The precompiled binary of 0.10.0 is using go1.15.2.
Does that mean we still have to use the “GODEBUG=asyncpreemptoff=1” workaround for backup to smb?

That seems to be the case for now. As this is an incompatibility between Go and the CIFS implementation in the Linux kernel, there’s not much else we can do to work around the smb problems.

I wonder how a program in user-space can break the filesystem in kernel. This must be a serious bug. But i must admit that this is far beyond my knowledge :-).

At least it should be safe to use go 1.14/1.15 with asynchronous preemtion turned off? So no reason to stay at 1.13?

From what I can’t tell it should be enough to disable asynchronous preemption. If that doesn’t work restic will report error so just keep an eye out for these.

Go sends signals to it’s threads to interrupt the current goroutine and give it the possibility to switch to another one. Some syscalls for reading/opening files can take quite a long time to complete and therefore are also interruptible by such signals. However, it’s expected that most of the syscall just continue once a signal was processed. And that’s the point where CIFS behaves differently than everything else and does not follow the specification.

Thank you for your explanation.

Now i have an idea of the background.

However, does that mean without turning off async preemption it may cause a corrupted repository or even data loss if it’s on a mounted cifs filesystem?

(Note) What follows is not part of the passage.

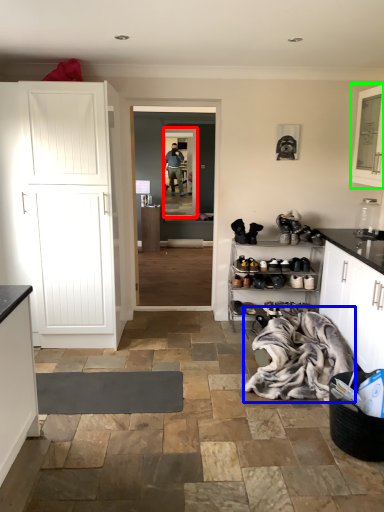 Question: Which object is positioned closest to glass door (highlighted by a red box)? Select from laundry (highlighted by a blue box) and cabinetry (highlighted by a green box).

Choices:
 (A) laundry
 (B) cabinetry

Answer: (B) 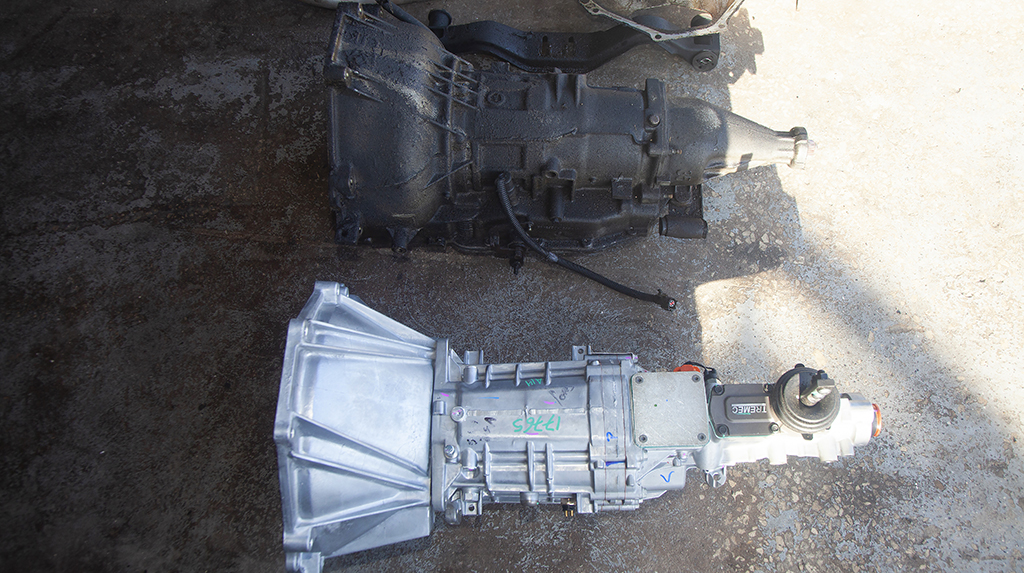 Where is `floor`? This screenshot has width=1024, height=573. floor is located at coordinates (182, 358). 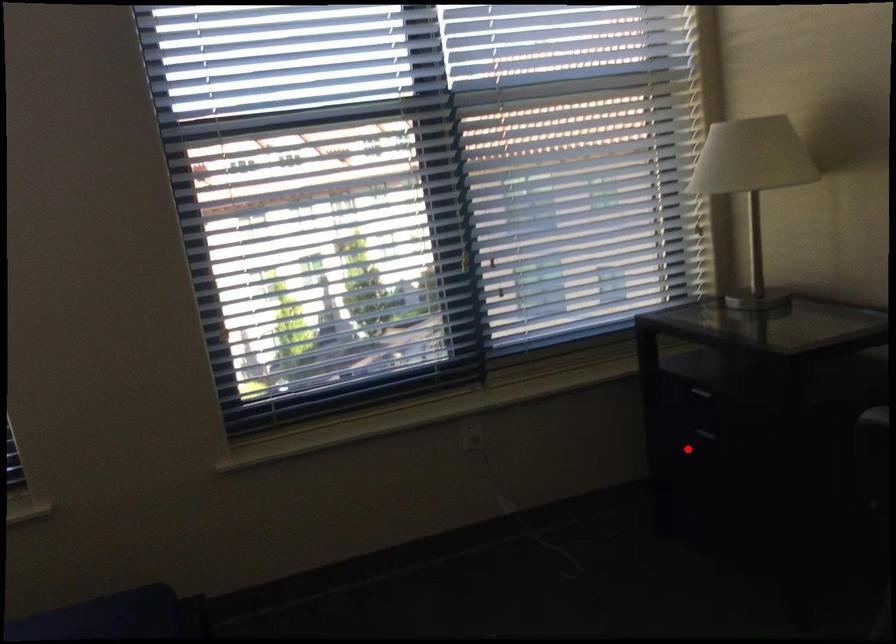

My current understanding is that this can only cause backups and other operations to fail. The syscalls return an error instead of working properly. restic will retry the operations to store data files a few times and abort if these still don’t succeed. That said, it might be possible that we have missed a corner case in the error handling, in which case the repository could miss data. (At least for the backup command I’m relatively sure that we haven’t missed such corner cases, but I haven’t stress tested the error handling either).